Os questionamentos de infância foram sendo respondidos, e substituídos por outros, à medida que a biblioteca e a experiência de Paulo Paixão expandiam-se. Se aos 16 anos as colecções zoológicas do Museu de História Natural de Londres eram suficientes para o fascinar, esta condição de deslumbramento já exigiria, na vida adulta, a observação de aves na própria natureza. Começou com viagens pela Europa, sempre acompanhado por um guia ilustrado de aves, fazendo depois voos mais longos com o objectivo de encontrar espécies que só conhecia dos livros. Documentou aves em diversos países em África, no Oriente e nas Américas do Norte, Centro e Sul.

“No final de 2019 já tinha visto, um pouco por todo o mundo, quase 3000 espécies de aves, muitas das quais também fotografei. Assim fui adquirindo conhecimentos sobre a maior parte das famílias de aves do mundo, a sua diversidade e morfologia, a ecologia, as vocalizações e outros aspectos do comportamento e ecologia destes animais, bem como o meio natural em que vivem. Sempre quis saber o nome de todas essas espécies em português”, refere o autor.

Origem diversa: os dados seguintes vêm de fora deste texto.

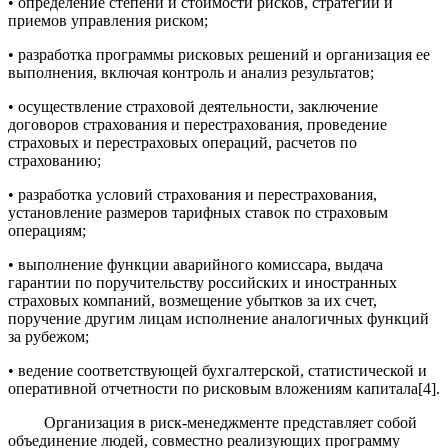
• определение степени и стоимости рисков, стратегии и
приемов управления риском;
• разработка программы рисковых решений и организация ее
выполнения, включая контроль и анализ результатов;
• осуществление страховой деятельности, заключение
договоров страхования и перестрахования, проведение
страховых и перестраховых операций, расчетов по
страхованию;
• разработка условий страхования и перестрахования,
установление размеров тарифных ставок по страховым
операциям;
• выполнение функции аварийного комиссара, выдача
гарантии по поручительству российских и иностранных
страховых компаний, возмещение убытков за их счет,
поручение другим лицам исполнение аналогичных функций
за рубежом;
• ведение соответствующей бухгалтерской, статистической и
оперативной отчетности по рисковым вложениям капитала[4].
Организация в риск-менеджменте представляет собой
объединение людей, совместно реализующих программу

Quando se aventurou na observação de aves, familiarizou-se com a nomenclatura proposta por Sacarrão e Soares em 1979 para as espécies europeias e, anos mais tarde, deixou-se convencer pelas soluções propostas por Costa e outros autores. No entanto, quando Paulo Paixão partia à procura das espécies exóticas em países como Madagáscar ou Papuásia-Nova Guiné, a frustração era inevitável ao deparar-se com a indicação “sem nome conhecido em português”. O livro Os Nomes Portugueses de Aves de Todo o Mundo é, entre outras coisas, uma tentativa de colmatar uma lacuna que tanto incomodou o autor ao longo dos anos.